Start of Block

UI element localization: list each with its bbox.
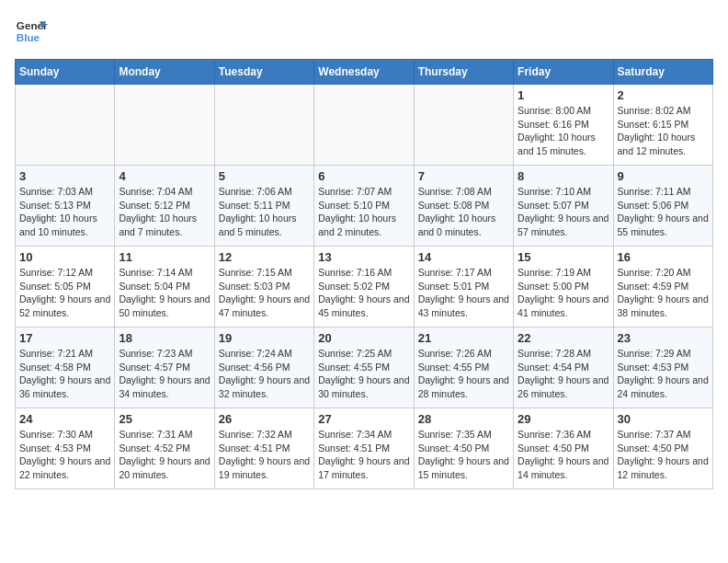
day-info: Sunrise: 7:31 AM Sunset: 4:52 PM Dayligh… — [119, 428, 210, 482]
day-info: Sunrise: 7:28 AM Sunset: 4:54 PM Dayligh… — [518, 347, 609, 401]
calendar-cell: 29Sunrise: 7:36 AM Sunset: 4:50 PM Dayli… — [514, 408, 613, 489]
day-number: 14 — [418, 250, 509, 264]
calendar-table: SundayMondayTuesdayWednesdayThursdayFrid… — [15, 59, 713, 489]
day-info: Sunrise: 8:02 AM Sunset: 6:15 PM Dayligh… — [618, 104, 709, 158]
day-number: 30 — [618, 412, 709, 426]
day-info: Sunrise: 7:30 AM Sunset: 4:53 PM Dayligh… — [19, 428, 110, 482]
day-info: Sunrise: 7:35 AM Sunset: 4:50 PM Dayligh… — [418, 428, 509, 482]
calendar-week-row: 1Sunrise: 8:00 AM Sunset: 6:16 PM Daylig… — [16, 85, 713, 166]
weekday-header: Thursday — [414, 60, 513, 85]
day-info: Sunrise: 7:16 AM Sunset: 5:02 PM Dayligh… — [318, 266, 409, 320]
calendar-cell: 5Sunrise: 7:06 AM Sunset: 5:11 PM Daylig… — [214, 166, 313, 247]
day-info: Sunrise: 7:03 AM Sunset: 5:13 PM Dayligh… — [19, 185, 110, 239]
calendar-cell — [414, 85, 513, 166]
day-number: 27 — [318, 412, 409, 426]
day-info: Sunrise: 7:24 AM Sunset: 4:56 PM Dayligh… — [219, 347, 310, 401]
calendar-cell — [214, 85, 313, 166]
day-number: 9 — [618, 169, 709, 183]
weekday-header-row: SundayMondayTuesdayWednesdayThursdayFrid… — [16, 60, 713, 85]
calendar-cell: 6Sunrise: 7:07 AM Sunset: 5:10 PM Daylig… — [314, 166, 414, 247]
day-info: Sunrise: 7:19 AM Sunset: 5:00 PM Dayligh… — [518, 266, 609, 320]
day-info: Sunrise: 7:26 AM Sunset: 4:55 PM Dayligh… — [418, 347, 509, 401]
weekday-header: Monday — [115, 60, 214, 85]
day-info: Sunrise: 7:21 AM Sunset: 4:58 PM Dayligh… — [19, 347, 110, 401]
calendar-cell: 30Sunrise: 7:37 AM Sunset: 4:50 PM Dayli… — [613, 408, 712, 489]
day-number: 15 — [518, 250, 609, 264]
day-info: Sunrise: 7:10 AM Sunset: 5:07 PM Dayligh… — [518, 185, 609, 239]
weekday-header: Wednesday — [314, 60, 414, 85]
day-number: 1 — [518, 88, 609, 102]
calendar-cell: 4Sunrise: 7:04 AM Sunset: 5:12 PM Daylig… — [115, 166, 214, 247]
calendar-cell: 26Sunrise: 7:32 AM Sunset: 4:51 PM Dayli… — [214, 408, 313, 489]
day-number: 28 — [418, 412, 509, 426]
calendar-cell: 27Sunrise: 7:34 AM Sunset: 4:51 PM Dayli… — [314, 408, 414, 489]
calendar-cell: 10Sunrise: 7:12 AM Sunset: 5:05 PM Dayli… — [16, 247, 115, 327]
day-number: 16 — [618, 250, 709, 264]
day-info: Sunrise: 7:25 AM Sunset: 4:55 PM Dayligh… — [318, 347, 409, 401]
calendar-cell: 22Sunrise: 7:28 AM Sunset: 4:54 PM Dayli… — [514, 327, 613, 408]
day-number: 10 — [19, 250, 110, 264]
calendar-cell: 1Sunrise: 8:00 AM Sunset: 6:16 PM Daylig… — [514, 85, 613, 166]
calendar-cell: 13Sunrise: 7:16 AM Sunset: 5:02 PM Dayli… — [314, 247, 414, 327]
day-info: Sunrise: 7:17 AM Sunset: 5:01 PM Dayligh… — [418, 266, 509, 320]
day-number: 3 — [19, 169, 110, 183]
calendar-cell: 9Sunrise: 7:11 AM Sunset: 5:06 PM Daylig… — [613, 166, 712, 247]
calendar-cell: 20Sunrise: 7:25 AM Sunset: 4:55 PM Dayli… — [314, 327, 414, 408]
calendar-cell: 8Sunrise: 7:10 AM Sunset: 5:07 PM Daylig… — [514, 166, 613, 247]
day-number: 4 — [119, 169, 210, 183]
day-number: 7 — [418, 169, 509, 183]
day-number: 18 — [119, 331, 210, 345]
calendar-cell: 25Sunrise: 7:31 AM Sunset: 4:52 PM Dayli… — [115, 408, 214, 489]
day-info: Sunrise: 7:07 AM Sunset: 5:10 PM Dayligh… — [318, 185, 409, 239]
day-number: 29 — [518, 412, 609, 426]
calendar-cell: 14Sunrise: 7:17 AM Sunset: 5:01 PM Dayli… — [414, 247, 513, 327]
day-info: Sunrise: 7:12 AM Sunset: 5:05 PM Dayligh… — [19, 266, 110, 320]
calendar-cell: 11Sunrise: 7:14 AM Sunset: 5:04 PM Dayli… — [115, 247, 214, 327]
weekday-header: Saturday — [613, 60, 712, 85]
day-info: Sunrise: 8:00 AM Sunset: 6:16 PM Dayligh… — [518, 104, 609, 158]
calendar-week-row: 3Sunrise: 7:03 AM Sunset: 5:13 PM Daylig… — [16, 166, 713, 247]
calendar-cell: 12Sunrise: 7:15 AM Sunset: 5:03 PM Dayli… — [214, 247, 313, 327]
calendar-cell: 16Sunrise: 7:20 AM Sunset: 4:59 PM Dayli… — [613, 247, 712, 327]
svg-text:Blue: Blue — [17, 31, 40, 43]
calendar-cell: 19Sunrise: 7:24 AM Sunset: 4:56 PM Dayli… — [214, 327, 313, 408]
day-info: Sunrise: 7:08 AM Sunset: 5:08 PM Dayligh… — [418, 185, 509, 239]
calendar-cell: 15Sunrise: 7:19 AM Sunset: 5:00 PM Dayli… — [514, 247, 613, 327]
day-number: 24 — [19, 412, 110, 426]
calendar-week-row: 17Sunrise: 7:21 AM Sunset: 4:58 PM Dayli… — [16, 327, 713, 408]
calendar-week-row: 24Sunrise: 7:30 AM Sunset: 4:53 PM Dayli… — [16, 408, 713, 489]
day-number: 2 — [618, 88, 709, 102]
day-number: 20 — [318, 331, 409, 345]
calendar-cell: 28Sunrise: 7:35 AM Sunset: 4:50 PM Dayli… — [414, 408, 513, 489]
day-number: 12 — [219, 250, 310, 264]
calendar-cell: 2Sunrise: 8:02 AM Sunset: 6:15 PM Daylig… — [613, 85, 712, 166]
day-info: Sunrise: 7:11 AM Sunset: 5:06 PM Dayligh… — [618, 185, 709, 239]
calendar-cell — [115, 85, 214, 166]
calendar-cell: 7Sunrise: 7:08 AM Sunset: 5:08 PM Daylig… — [414, 166, 513, 247]
day-number: 19 — [219, 331, 310, 345]
day-info: Sunrise: 7:15 AM Sunset: 5:03 PM Dayligh… — [219, 266, 310, 320]
calendar-cell: 17Sunrise: 7:21 AM Sunset: 4:58 PM Dayli… — [16, 327, 115, 408]
day-number: 22 — [518, 331, 609, 345]
calendar-week-row: 10Sunrise: 7:12 AM Sunset: 5:05 PM Dayli… — [16, 247, 713, 327]
calendar-cell: 21Sunrise: 7:26 AM Sunset: 4:55 PM Dayli… — [414, 327, 513, 408]
day-info: Sunrise: 7:20 AM Sunset: 4:59 PM Dayligh… — [618, 266, 709, 320]
logo-icon: General Blue — [15, 15, 48, 48]
day-number: 26 — [219, 412, 310, 426]
day-number: 17 — [19, 331, 110, 345]
day-info: Sunrise: 7:34 AM Sunset: 4:51 PM Dayligh… — [318, 428, 409, 482]
calendar-cell: 18Sunrise: 7:23 AM Sunset: 4:57 PM Dayli… — [115, 327, 214, 408]
day-info: Sunrise: 7:32 AM Sunset: 4:51 PM Dayligh… — [219, 428, 310, 482]
day-number: 5 — [219, 169, 310, 183]
day-number: 8 — [518, 169, 609, 183]
day-number: 23 — [618, 331, 709, 345]
weekday-header: Sunday — [16, 60, 115, 85]
calendar-cell — [16, 85, 115, 166]
weekday-header: Tuesday — [214, 60, 313, 85]
day-info: Sunrise: 7:06 AM Sunset: 5:11 PM Dayligh… — [219, 185, 310, 239]
page-header: General Blue — [15, 15, 713, 48]
day-info: Sunrise: 7:14 AM Sunset: 5:04 PM Dayligh… — [119, 266, 210, 320]
day-info: Sunrise: 7:23 AM Sunset: 4:57 PM Dayligh… — [119, 347, 210, 401]
day-number: 6 — [318, 169, 409, 183]
day-info: Sunrise: 7:04 AM Sunset: 5:12 PM Dayligh… — [119, 185, 210, 239]
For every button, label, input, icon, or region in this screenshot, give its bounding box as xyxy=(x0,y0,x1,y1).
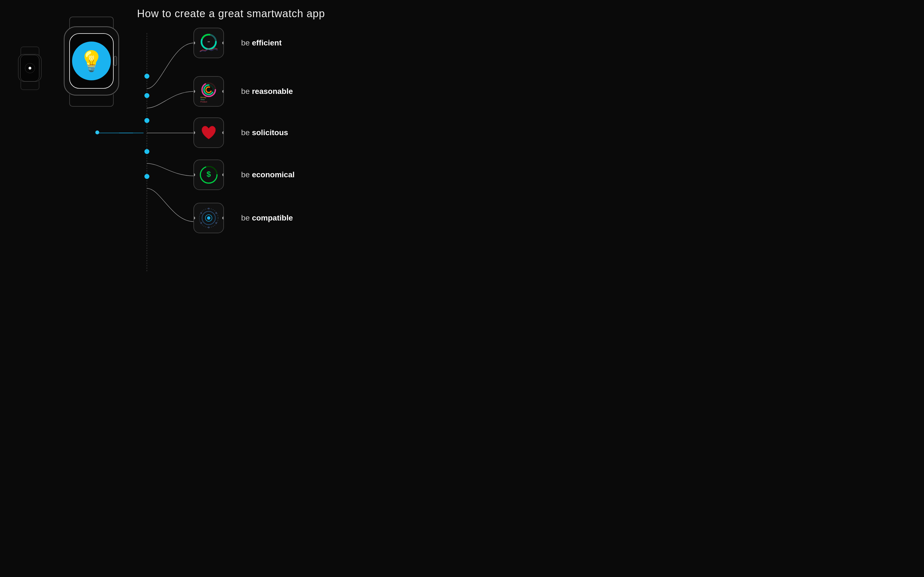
small-watch-dial-inner xyxy=(29,67,31,69)
small-watch-strap-bottom xyxy=(21,81,39,90)
branch-dot-3 xyxy=(144,118,149,123)
svg-text:Product: Product xyxy=(200,101,207,103)
bulb-circle: 💡 xyxy=(72,42,111,81)
connector-left-efficient xyxy=(194,42,195,44)
svg-text:$: $ xyxy=(207,170,211,178)
svg-point-24 xyxy=(215,212,217,214)
svg-text:Money: Money xyxy=(200,97,207,98)
icon-efficient: − xyxy=(194,28,224,58)
connector-left-solicitous xyxy=(194,131,195,134)
large-watch-screen: 💡 xyxy=(69,33,114,89)
compatible-icon xyxy=(198,207,220,229)
connector-right-reasonable xyxy=(222,90,224,93)
icon-compatible xyxy=(194,203,224,233)
large-watch-strap-bottom xyxy=(69,94,114,106)
small-watch-dial-outer xyxy=(25,63,35,73)
svg-point-25 xyxy=(215,222,217,224)
connector-right-compatible xyxy=(222,217,224,219)
svg-text:−: − xyxy=(207,39,210,44)
large-watch-body: 💡 xyxy=(64,26,119,95)
heart-icon xyxy=(199,123,218,142)
svg-point-27 xyxy=(200,222,202,224)
svg-text:Time: Time xyxy=(200,98,205,100)
svg-point-22 xyxy=(207,216,210,220)
icon-economical: $ xyxy=(194,160,224,190)
small-watch-screen xyxy=(20,55,39,81)
icon-solicitous xyxy=(194,118,224,148)
page-title: How to create a great smartwatch app xyxy=(0,0,462,20)
reasonable-chart: Money Time Product xyxy=(198,81,220,103)
bulb-icon: 💡 xyxy=(79,51,104,71)
watch-crown xyxy=(114,56,117,66)
label-solicitous: be solicitous xyxy=(241,118,288,148)
branch-dot-5 xyxy=(144,174,149,179)
label-reasonable: be reasonable xyxy=(241,76,293,106)
svg-point-28 xyxy=(200,212,202,214)
efficient-chart: − xyxy=(198,32,220,54)
watch-connector-dot xyxy=(95,131,99,134)
icon-reasonable: Money Time Product xyxy=(194,76,224,106)
connector-right-solicitous xyxy=(222,131,224,134)
svg-point-23 xyxy=(208,208,210,210)
label-efficient: be efficient xyxy=(241,28,281,58)
connector-right-efficient xyxy=(222,42,224,44)
branch-dot-1 xyxy=(144,74,149,79)
label-economical: be economical xyxy=(241,160,295,190)
dollar-icon: $ xyxy=(198,164,220,186)
branch-dot-2 xyxy=(144,93,149,98)
connector-left-compatible xyxy=(194,217,195,219)
svg-point-26 xyxy=(208,227,210,228)
connector-left-economical xyxy=(194,173,195,176)
label-compatible: be compatible xyxy=(241,203,293,233)
connector-right-economical xyxy=(222,173,224,176)
branch-dot-4 xyxy=(144,149,149,154)
connector-left-reasonable xyxy=(194,90,195,93)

End of Block

§ **TASK DIRECTIONS**
From the entries above, extract each line containing "General".

§ **RESULT OF THIS TASK**
logo-icon: General Blue — [15, 15, 48, 48]
page-header: General Blue — [15, 15, 713, 48]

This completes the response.